The Photograph

By Sarah Sansbury
Web Exclusive, November 13, 2006

breastfeed“Hold your breast like this.” After several midwives, nurses, surgeons, anesthetists, and assistants had all seen me completely naked, somehow it never crossed my mind: the oddity of a woman I just met placing her large, rough hand around my breast.

My left arm cradled Sophia as my right hand cupped my breast, guiding my nipple toward Sophia’s mouth, her head bobbing around like a hungry, hungry hippo. I had heard and read numerous times about babies knowing instinctively how to nurse—the need to suckle, a guttural urge, a primal craving. However, I was still surprised and delighted to see her eyes shut and her mouth, opening and closing like a fish, such beautiful O’s.

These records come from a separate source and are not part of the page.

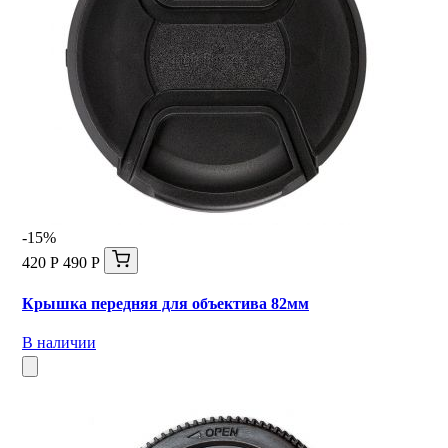
-15%
420 Р
490 Р
Крышка передняя для объектива 82мм
В наличии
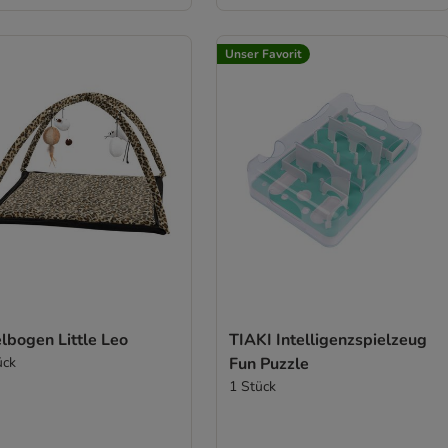
Unser Favorit
lbogen Little Leo
TIAKI Intelligenzspielzeug
ück
Fun Puzzle
1 Stück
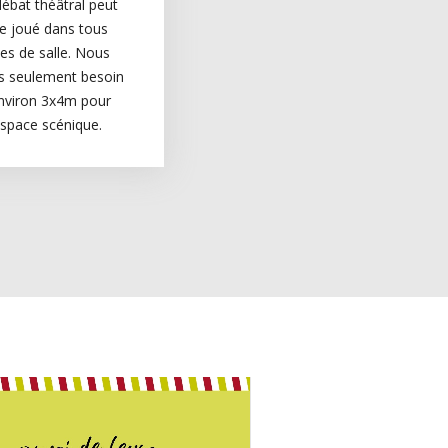
ébat théâtral peut
re joué dans tous
es de salle. Nous
s seulement besoin
nviron 3x4m pour
’espace scénique.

It took me several tries, but she was so patient with me. She never cried. With one arm I juggled the beautiful bundle, while the helpful nurse’s hand aimed my breast and nipple towards the slightly moving target.

And, finally, it slipped in. I nudged my husband, who, nervous throughout the delivery, had finally fallen asleep knowing that both his girls were okay. “Will, she’s nursing, she’s nursing. Take our picture!” Eyes still closed, an undistinguishable grunt slips from his mouth. But I am too much lost in the moment, and the moment too sacred, that I am impervious to any irreverent “huhs.”

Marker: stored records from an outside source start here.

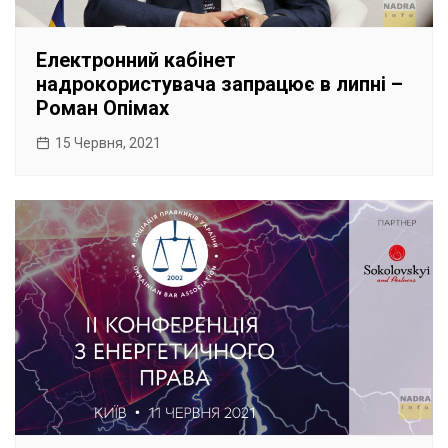
Електронний кабінет
надрокористувача запрацює в липні –
Роман Опімах
15 Червня, 2021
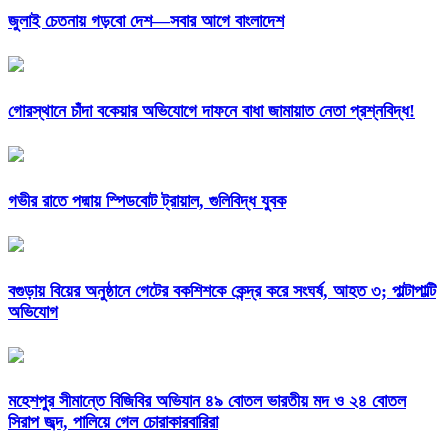
জুলাই চেতনায় গড়বো দেশ—সবার আগে বাংলাদেশ
গোরস্থানে চাঁদা বকেয়ার অভিযোগে দাফনে বাধা জামায়াত নেতা প্রশ্নবিদ্ধ!
গভীর রাতে পদ্মায় স্পিডবোট ট্রায়াল, গুলিবিদ্ধ যুবক
বগুড়ায় বিয়ের অনুষ্ঠানে গেটের বকশিশকে কেন্দ্র করে সংঘর্ষ, আহত ৩; পাল্টাপাল্টি
অভিযোগ
মহেশপুর সীমান্তে বিজিবির অভিযান ৪৯ বোতল ভারতীয় মদ ও ২৪ বোতল
সিরাপ জব্দ, পালিয়ে গেল চোরাকারবারিরা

The excitement swelled even more inside of me, “Will, look, look! She’s nursing—take our picture!” Bleary-eyed, he clumsily found the camera and clicked, and I continued to revel in the moment, my mind’s eye clicking with the camera: everything, the smell of my baby girl, the dimly lit room, my inexperienced arms not feeling inexperienced anymore, the quick and gentle rhythm of her suckle. This is what I was made for. It was all new, but so familiar.

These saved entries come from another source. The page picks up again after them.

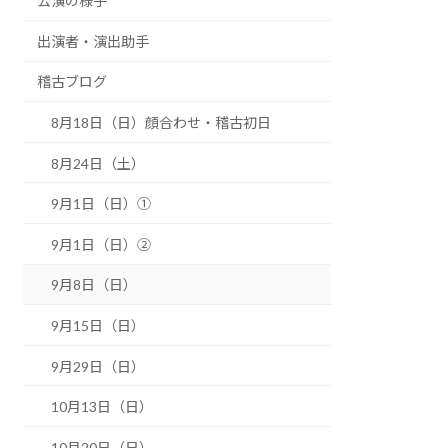
公演の様子
出演者・演出助手
稽古ブログ
8月18日（日）顔合わせ・稽古初日
8月24日（土）
9月1日（日）①
9月1日（日）②
9月8日（日）
9月15日（日）
9月29日（日）
10月13日（日）
10月20日（日）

The photograph taken that day was less than ideal. It is out of focus and shot off-kilter. I might be banned from scrapbooking circles forever, if I made it the centerpiece of a page spread in Sophia’s baby book. However, I love the photograph my husband took early that morning. My head, shoulders, and arms holding the baby form a large, dark, and somewhat indistinguishable blob looming in the foreground. Yet, if you take a closer look (mind you, you have to cock your head slightly to get the right angle), you can barely make out the back of my little one’s head turned in towards my chest, and the faint curve of my smile.

Sarah Sansbury is an English teacher and mom to two-year-old Sophia, who is still a “hungry, hungry hippo” who loves nursing with her momma.